Staff also must respond to medical emergencies from visitors who are injured because they overestimate their physical conditioning and underestimate the difficulty of the hiking trails. Many also don’t bring enough water, a frequent cause of distress in the scorching heat because the park has no water sources and temperatures approach 100 degrees most summer days. Hundreds must be tended to every year by medical personnel, and deaths aren’t uncommon—in 2018, three visitors died of heat stroke. Responding to those emergencies in the 76,000-acre park takes valuable time and resources.

Only one staff member manages the hundreds of companies running tour buses into the park, so the students suggested providing tools to better monitor the tour companies, bus drivers, and the passengers themselves.

“It’s become too much for one person to handle, there’s just too much traffic,” Woodruff says. “Instead, we thought that a better way was to put the onus on the visitors.”

Their proposal has three parts:

  1. A map that shows tour guides and bus drivers where they are and are not authorized to stop. The map also reminds them to bring water, not allow visitors to hike unless they have a licensed hiking guide, and not to leave the bus idling in the parking lot. This keeps the slow-moving vehicles off some roadways, reducing traffic jams, freeing up space in parking lots, and keeping hikers off the more challenging trails. Manternach says these requirements already are a part of their authorization, but bus drivers are not always aware of them, especially if it’s their first time in the park.

    The students recommend the maps be translated into multiple languages, as many drivers do not use English as their first language.
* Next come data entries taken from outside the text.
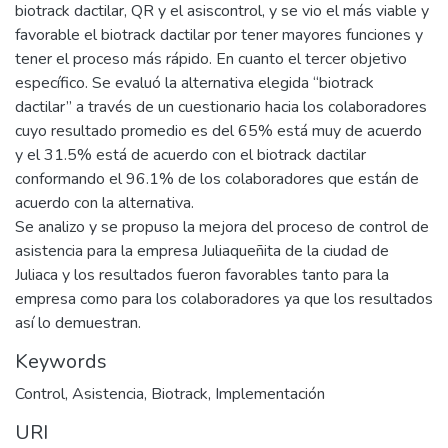
biotrack dactilar, QR y el asiscontrol, y se vio el más viable y
favorable el biotrack dactilar por tener mayores funciones y
tener el proceso más rápido. En cuanto el tercer objetivo
específico. Se evaluó la alternativa elegida “biotrack
dactilar” a través de un cuestionario hacia los colaboradores
cuyo resultado promedio es del 65% está muy de acuerdo
y el 31.5% está de acuerdo con el biotrack dactilar
conformando el 96.1% de los colaboradores que están de
acuerdo con la alternativa.
Se analizo y se propuso la mejora del proceso de control de
asistencia para la empresa Juliaqueñita de la ciudad de
Juliaca y los resultados fueron favorables tanto para la
empresa como para los colaboradores ya que los resultados
así lo demuestran.
Keywords
Control
,
Asistencia
,
Biotrack
,
Implementación
URI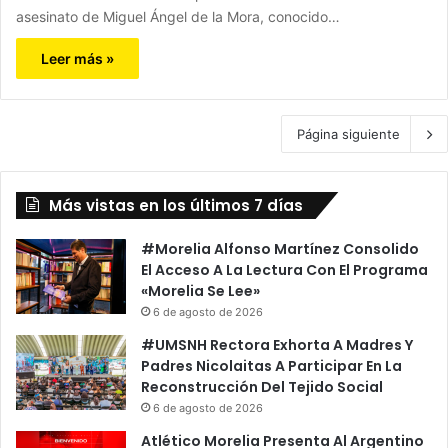
asesinato de Miguel Ángel de la Mora, conocido…
Leer más »
Página siguiente
Más vistas en los últimos 7 días
#Morelia Alfonso Martínez Consolido
El Acceso A La Lectura Con El Programa
«Morelia Se Lee»
6 de agosto de 2026
#UMSNH Rectora Exhorta A Madres Y
Padres Nicolaitas A Participar En La
Reconstrucción Del Tejido Social
6 de agosto de 2026
Atlético Morelia Presenta Al Argentino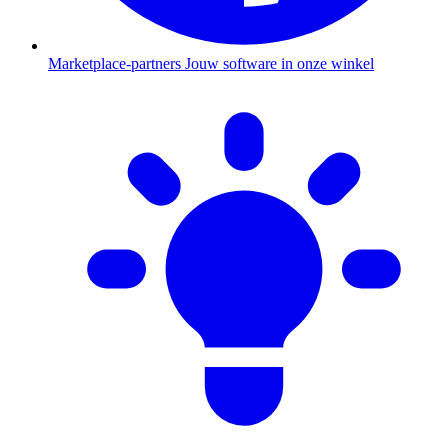
Marketplace-partners
Jouw software in onze winkel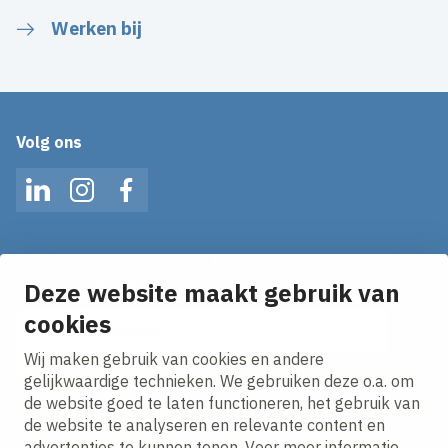
Werken bij
Volg ons
LinkedIn
Instagram
Facebook
Op de hoogte blijven van het laatste nieuws?
Ontvang onze nieuws alerts in je mailbox!
Deze website maakt gebruik van
E-mailadres
cookies
Wij maken gebruik van cookies en andere
Ik ga akkoord met het
privacy statement.
gelijkwaardige technieken. We gebruiken deze o.a. om
de website goed te laten functioneren, het gebruik van
de website te analyseren en relevante content en
advertenties te kunnen tonen. Voor meer informatie,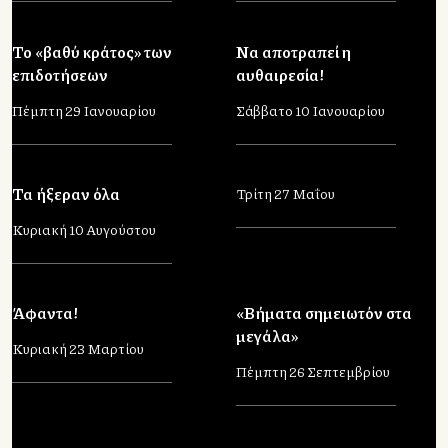
Το «βαθύ κράτος» των
Να αποτραπεί η
επιδοτήσεων
αυθαιρεσία!
Πέμπτη 29 Ιανουαρίου
Σάββατο 10 Ιανουαρίου
Τα ήξεραν όλα
Τρίτη 27 Μαΐου
Κυριακή 10 Αυγούστου
Άφαντα!
«Βήματα σημειωτόν στα
μεγάλα»
Κυριακή 23 Μαρτίου
Πέμπτη 26 Σεπτεμβρίου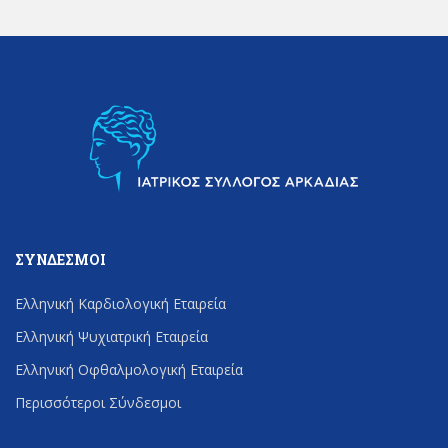
ΣΎΝΔΕΣΜΟΙ
Ελληνική Καρδιολογική Εταιρεία
Ελληνική Ψυχιατρική Εταιρεία
Ελληνική Οφθαλμολογική Εταιρεία
Περισσότεροι Σύνδεσμοι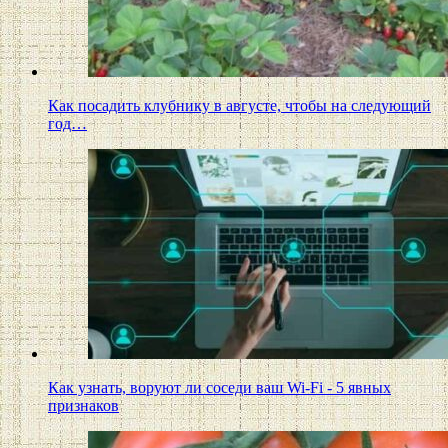
Как посадить клубнику в августе, чтобы на следующий
год…
Как узнать, воруют ли соседи ваш Wi-Fi - 5 явных
признаков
The map is one page and can be easily and efficiently printed, which taught the team a lesson itself.

    “Don’t ignore the simple solution,” says Greening. “It is easy to get excited about leveraging flashy technology that you may forget the problem you are trying to solve.”
     
  2. Provide a briefing session on every bus before it enters the park, where rangers welcome passengers while also explaining the expectations of visitors and bus drivers. The session also would be a chance to tell visitors they are not going into an amusement park, warn them of the very real dangers they could face if not careful, and remind them to load up on water before they leave the visitor’s center.
     
  3. Require each bus to have a QR code in its windshield that park staff can scan to report bus drivers or passengers they see violating policies. Park managers can use that data to warn tour bus operators about policy violations, and to determine if an operator’s license should be renewed.

Park managers will consider the students’ recommendations during the coming months and decide what they might implement.

The students say the skills they learned on the job—leadership, listening, team-building, asking questions, and even managing internal politics—will help them as they start their careers this summer.

“From day one I’ll be interacting with experts in their fields so being humble and having a willingness to ask questions and be open minded will help me overcome a steep learning curve,” says Shultz, who will work for a medical device company.

Manternach says her NPS projects drove home the point of the importance of hiring good people.

“The experience has really solidified the importance of hiring people that you perceive to be more intelligent than yourself,” she says.